Set timestamp in output with Kafka Streams

2020-03-26 01:41发布

问题:

I'm getting CSVs in a Kafka topic "raw-data", the goal is to transform them by sending each line in another topic "data" with the right timestamp (different for each line).

Currently, I have 2 streamers:

  • one to split the lines in "raw-data", sending them to an "internal" topic (no timestamp)
  • one with a TimestampExtractor that consumes "internal" and send them to "data".

I'd like to remove the use of this "internal" topic by setting directly the timestamp but I couldn't find a way (the timestamp extractor are only used at consumption time).

I've stumbled upon this line in the documentation:

Note, that the describe default behavior can be changed in the Processor API by assigning timestamps to output records explicitly when calling #forward().

but I couldn't find any signature with a timestamp. What do they mean?

How would you do it?

Edit: To be clear, I have a Kafka topic with one message containing the event time and some value, such as:

2018-01-01,hello 2018-01-02,world (this is ONE message, not two)

I'd like to get two messages in another topic with the Kafka record timestamp set to their event time (2018-01-01 and 2018-01-02) without the need of an intermediate topic.

回答1:

Setting the timestamp for the output requires Kafka Streams 2.0 and is only supported in Processor API. If you use the DSL, you can use transform() to use those APIs.

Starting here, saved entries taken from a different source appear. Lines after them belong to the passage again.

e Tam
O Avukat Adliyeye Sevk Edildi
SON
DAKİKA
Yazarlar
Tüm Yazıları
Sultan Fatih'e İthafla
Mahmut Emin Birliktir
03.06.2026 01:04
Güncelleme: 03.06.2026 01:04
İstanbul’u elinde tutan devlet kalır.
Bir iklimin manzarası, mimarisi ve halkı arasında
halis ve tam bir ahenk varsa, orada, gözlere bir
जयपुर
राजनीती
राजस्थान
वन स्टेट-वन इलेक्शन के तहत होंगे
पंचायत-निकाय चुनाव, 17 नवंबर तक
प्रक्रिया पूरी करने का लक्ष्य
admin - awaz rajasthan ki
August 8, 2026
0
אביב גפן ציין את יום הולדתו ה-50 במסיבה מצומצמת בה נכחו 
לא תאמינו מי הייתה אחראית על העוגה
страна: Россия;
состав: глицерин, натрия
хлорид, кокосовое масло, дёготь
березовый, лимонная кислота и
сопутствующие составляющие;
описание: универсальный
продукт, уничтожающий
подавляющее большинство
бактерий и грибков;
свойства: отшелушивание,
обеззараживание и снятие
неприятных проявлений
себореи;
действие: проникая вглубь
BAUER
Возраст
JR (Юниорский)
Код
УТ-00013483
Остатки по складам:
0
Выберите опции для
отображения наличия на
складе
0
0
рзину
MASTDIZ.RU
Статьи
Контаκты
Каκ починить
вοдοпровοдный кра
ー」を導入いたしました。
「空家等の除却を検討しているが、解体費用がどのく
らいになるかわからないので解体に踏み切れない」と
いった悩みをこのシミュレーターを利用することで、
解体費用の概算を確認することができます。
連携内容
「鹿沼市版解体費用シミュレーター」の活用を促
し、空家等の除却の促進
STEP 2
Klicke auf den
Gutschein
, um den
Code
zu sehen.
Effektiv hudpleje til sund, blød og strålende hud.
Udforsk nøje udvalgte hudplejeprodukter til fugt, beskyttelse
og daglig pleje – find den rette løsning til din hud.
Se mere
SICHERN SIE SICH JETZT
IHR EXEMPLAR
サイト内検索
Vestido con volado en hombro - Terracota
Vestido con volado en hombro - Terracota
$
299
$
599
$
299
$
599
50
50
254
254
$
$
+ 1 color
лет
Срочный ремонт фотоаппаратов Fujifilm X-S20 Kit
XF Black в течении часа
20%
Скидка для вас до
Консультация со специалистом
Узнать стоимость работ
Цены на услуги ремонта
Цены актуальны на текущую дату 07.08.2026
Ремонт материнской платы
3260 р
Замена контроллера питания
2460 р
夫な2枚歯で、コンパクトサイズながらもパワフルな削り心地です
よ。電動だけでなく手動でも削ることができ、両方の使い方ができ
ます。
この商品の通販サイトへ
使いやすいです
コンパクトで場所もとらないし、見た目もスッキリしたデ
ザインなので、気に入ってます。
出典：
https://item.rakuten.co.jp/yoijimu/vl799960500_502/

As you pointed out, you would use context.forward(). The call would be:

stream.transform(new TransformerSupplier() {
  public Transformer get() {
    return new Transformer() {
      // omit other methods for brevity
      // you need to get the `context` from `init()`

      public KeyValue transform(K key, V value) {
        // some business logic

        // you can call #forward() as often as you want
        context.forward(newKey, newValue, To.all().withTimestamp(newTimestamp));

        return null; // only return data via context#forward()
      }
    }
  }
});